• [INSTRUCTIONS TO FOLLOW]:
For this exercise, repeat the whole listing below exactly. Leave the pictures out.

• [EXCERPTED RECORDS]:
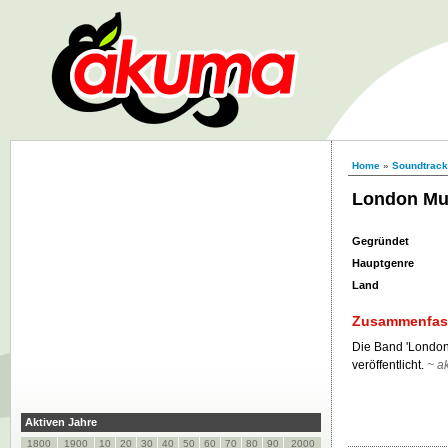
Home
»
Soundtrack,
London Mu
Gegründet
Hauptgenre
Land
Zusammenfa
Die Band 'London
veröffentlicht.
~ a
Aktiven Jahre
1800
1900
10
20
30
40
50
60
70
80
90
2000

• [TASK RESULT]:
Home
»
Soundtrack,
London Mu
Gegründet
Hauptgenre
Land
Zusammenfa
Die Band 'London
veröffentlicht.
~ a
Aktiven Jahre
1800
1900
10
20
30
40
50
60
70
80
90
2000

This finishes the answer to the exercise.